In Biblical and historical context, we cannot separate the gospel from sex. God takes the unsaved who are living according to their most base animal instincts, and elevates them to oneness in Christ, and that demonstrated within a marriage where they live out that oneness of body, soul, and spirit. Whether single or married, teen or adult, they can see what God teaches. Modern culture has perverted true Biblical understanding of marriage and sex to make it seem like bondage, especially for the wife, in an effort to paganize sex once again.
Consider still more…
In the opening pages of Genesis we see the man Adam in two beings, united and one in the Lord God their Creator.
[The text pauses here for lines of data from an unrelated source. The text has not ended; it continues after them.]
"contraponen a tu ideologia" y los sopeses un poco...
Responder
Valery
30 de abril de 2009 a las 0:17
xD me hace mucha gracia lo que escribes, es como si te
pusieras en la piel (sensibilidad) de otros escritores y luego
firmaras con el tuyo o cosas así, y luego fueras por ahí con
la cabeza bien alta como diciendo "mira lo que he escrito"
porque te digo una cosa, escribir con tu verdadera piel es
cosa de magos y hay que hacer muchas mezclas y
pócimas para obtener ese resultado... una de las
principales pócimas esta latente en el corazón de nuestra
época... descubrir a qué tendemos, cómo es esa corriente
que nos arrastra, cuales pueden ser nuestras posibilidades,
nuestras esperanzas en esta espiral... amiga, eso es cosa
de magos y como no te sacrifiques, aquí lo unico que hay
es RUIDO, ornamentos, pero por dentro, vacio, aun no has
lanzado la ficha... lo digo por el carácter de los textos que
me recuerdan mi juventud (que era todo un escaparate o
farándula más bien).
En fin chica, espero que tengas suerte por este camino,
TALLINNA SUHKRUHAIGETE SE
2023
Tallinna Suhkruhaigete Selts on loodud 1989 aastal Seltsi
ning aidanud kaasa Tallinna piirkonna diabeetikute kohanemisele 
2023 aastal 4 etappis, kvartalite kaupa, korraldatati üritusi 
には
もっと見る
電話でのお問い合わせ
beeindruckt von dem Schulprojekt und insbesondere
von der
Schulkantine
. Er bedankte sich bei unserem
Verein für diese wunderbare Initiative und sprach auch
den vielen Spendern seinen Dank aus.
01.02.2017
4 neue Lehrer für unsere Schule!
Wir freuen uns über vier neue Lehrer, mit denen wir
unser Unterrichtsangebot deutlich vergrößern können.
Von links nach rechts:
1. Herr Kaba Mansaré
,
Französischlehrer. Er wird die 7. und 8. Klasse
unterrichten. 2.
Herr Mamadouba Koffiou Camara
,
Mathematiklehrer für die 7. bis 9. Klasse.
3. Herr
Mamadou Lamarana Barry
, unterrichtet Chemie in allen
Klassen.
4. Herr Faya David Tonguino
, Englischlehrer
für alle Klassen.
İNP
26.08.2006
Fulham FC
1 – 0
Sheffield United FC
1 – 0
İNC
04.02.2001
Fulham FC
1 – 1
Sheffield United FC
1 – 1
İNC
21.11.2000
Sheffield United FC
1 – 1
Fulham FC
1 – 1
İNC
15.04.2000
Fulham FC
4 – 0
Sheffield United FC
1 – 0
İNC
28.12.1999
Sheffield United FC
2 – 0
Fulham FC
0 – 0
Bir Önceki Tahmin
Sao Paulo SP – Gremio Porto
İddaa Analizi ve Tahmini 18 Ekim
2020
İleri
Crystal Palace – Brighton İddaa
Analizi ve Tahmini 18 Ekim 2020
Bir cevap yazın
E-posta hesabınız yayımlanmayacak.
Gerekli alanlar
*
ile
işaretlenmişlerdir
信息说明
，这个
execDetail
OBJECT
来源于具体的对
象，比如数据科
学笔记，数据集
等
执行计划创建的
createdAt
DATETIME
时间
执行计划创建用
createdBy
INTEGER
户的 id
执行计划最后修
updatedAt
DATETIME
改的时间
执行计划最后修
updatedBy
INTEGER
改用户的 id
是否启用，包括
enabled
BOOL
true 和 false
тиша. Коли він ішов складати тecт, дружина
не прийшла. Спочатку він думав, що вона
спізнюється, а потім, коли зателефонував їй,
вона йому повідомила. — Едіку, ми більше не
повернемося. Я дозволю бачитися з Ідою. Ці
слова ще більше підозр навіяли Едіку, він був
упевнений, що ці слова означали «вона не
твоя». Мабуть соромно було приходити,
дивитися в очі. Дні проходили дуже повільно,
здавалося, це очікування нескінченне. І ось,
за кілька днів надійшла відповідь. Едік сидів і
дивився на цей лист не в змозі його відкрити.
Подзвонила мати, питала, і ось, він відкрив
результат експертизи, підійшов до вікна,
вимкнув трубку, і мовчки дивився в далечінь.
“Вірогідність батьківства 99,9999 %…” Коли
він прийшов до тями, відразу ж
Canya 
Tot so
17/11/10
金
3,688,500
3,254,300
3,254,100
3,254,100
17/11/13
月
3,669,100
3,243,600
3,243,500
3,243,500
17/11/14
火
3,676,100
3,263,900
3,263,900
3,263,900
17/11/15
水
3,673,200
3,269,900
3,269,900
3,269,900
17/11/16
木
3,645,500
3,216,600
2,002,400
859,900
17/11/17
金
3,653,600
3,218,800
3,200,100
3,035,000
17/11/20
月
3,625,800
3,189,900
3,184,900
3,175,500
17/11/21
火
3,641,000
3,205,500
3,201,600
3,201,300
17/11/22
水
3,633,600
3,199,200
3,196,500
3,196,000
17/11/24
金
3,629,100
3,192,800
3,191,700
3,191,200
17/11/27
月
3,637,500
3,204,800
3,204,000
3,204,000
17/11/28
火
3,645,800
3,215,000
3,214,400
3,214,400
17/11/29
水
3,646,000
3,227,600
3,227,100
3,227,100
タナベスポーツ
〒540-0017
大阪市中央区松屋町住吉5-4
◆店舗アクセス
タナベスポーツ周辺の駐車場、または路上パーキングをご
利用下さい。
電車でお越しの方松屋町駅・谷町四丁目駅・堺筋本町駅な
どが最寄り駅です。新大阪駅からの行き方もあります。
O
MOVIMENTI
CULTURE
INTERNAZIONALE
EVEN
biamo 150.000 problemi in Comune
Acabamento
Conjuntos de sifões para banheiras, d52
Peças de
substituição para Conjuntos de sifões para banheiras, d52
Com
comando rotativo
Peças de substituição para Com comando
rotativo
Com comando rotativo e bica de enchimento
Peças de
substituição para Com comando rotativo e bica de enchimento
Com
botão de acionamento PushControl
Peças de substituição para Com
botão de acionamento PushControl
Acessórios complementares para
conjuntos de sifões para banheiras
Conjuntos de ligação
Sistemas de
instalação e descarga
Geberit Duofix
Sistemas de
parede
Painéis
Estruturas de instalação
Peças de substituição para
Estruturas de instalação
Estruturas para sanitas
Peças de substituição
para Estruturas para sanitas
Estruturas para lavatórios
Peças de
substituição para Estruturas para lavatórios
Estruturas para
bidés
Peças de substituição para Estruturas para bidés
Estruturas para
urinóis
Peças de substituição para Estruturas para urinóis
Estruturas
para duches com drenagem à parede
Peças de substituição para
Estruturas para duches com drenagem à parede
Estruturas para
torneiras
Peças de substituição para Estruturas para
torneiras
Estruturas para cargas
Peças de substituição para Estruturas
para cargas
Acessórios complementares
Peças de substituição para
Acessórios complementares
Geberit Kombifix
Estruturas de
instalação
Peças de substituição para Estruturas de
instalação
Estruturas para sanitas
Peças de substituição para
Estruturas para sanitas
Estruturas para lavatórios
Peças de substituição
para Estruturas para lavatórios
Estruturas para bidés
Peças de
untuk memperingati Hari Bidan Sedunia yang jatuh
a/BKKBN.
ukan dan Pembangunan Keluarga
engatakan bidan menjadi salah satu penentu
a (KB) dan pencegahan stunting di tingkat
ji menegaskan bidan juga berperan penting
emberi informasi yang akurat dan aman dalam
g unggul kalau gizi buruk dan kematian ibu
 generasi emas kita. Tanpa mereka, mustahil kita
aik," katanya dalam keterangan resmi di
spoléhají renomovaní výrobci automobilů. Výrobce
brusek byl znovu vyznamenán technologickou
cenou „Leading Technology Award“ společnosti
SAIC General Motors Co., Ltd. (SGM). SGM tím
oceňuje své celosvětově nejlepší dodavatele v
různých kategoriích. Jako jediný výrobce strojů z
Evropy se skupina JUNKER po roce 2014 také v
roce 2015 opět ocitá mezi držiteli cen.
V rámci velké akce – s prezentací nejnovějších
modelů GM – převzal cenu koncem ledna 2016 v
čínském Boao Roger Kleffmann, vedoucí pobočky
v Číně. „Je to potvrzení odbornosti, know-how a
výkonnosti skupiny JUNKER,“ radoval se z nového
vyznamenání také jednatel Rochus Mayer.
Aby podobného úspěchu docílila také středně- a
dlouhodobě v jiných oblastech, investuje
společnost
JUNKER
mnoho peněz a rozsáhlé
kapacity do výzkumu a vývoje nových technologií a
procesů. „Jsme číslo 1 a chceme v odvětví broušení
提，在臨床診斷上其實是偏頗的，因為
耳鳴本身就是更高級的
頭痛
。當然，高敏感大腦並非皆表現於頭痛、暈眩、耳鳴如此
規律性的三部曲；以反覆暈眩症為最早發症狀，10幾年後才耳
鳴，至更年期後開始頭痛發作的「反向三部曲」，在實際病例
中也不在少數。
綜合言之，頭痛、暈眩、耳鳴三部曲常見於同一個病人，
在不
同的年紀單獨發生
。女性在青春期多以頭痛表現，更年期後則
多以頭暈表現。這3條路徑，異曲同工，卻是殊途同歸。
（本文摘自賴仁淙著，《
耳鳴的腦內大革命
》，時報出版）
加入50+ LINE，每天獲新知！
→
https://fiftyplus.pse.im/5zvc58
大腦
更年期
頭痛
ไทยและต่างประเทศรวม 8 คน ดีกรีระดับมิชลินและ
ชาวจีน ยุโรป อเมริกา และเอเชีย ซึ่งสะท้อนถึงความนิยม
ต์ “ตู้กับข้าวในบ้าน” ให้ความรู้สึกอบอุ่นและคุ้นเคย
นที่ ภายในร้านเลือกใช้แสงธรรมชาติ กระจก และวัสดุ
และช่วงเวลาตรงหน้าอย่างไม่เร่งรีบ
Remember, they were called Adam in the day they were created, and she wasn’t named Eve until after sin came. (Genesis 3: 20; 5:2)
We see them being put in charge of a ‘Garden’, which means work was part of the divine order as well. In its proper context, working is part of God’s plan that both provides for our lives and also causes us to depend on Him. The Jewish prayer before a meal starts by acknowledging the God of the universe, our Creator, who supplies the food, drink, bread, etc…that we are about to consume.
We work for ourselves and our family, to provide for them as Christ provides us a home in His ‘Garden’, heaven. The Tree of Life is mentioned as being in the Garden of Eden and also in heaven in The Revelation 2;7, 22: 2, 14 – Eden was the perfect example and demonstrates things are going to a full circle of completion. Sexual relations between husband and wife right at the start, demonstrated oneness in Christ in a safe and secure home, and is a type of our eternal home and oneness with Christ.
By not including proper sexual understanding as part of the gospel message, the church has abdicated its responsibility to the world, and they are are loudest and largest voice out there.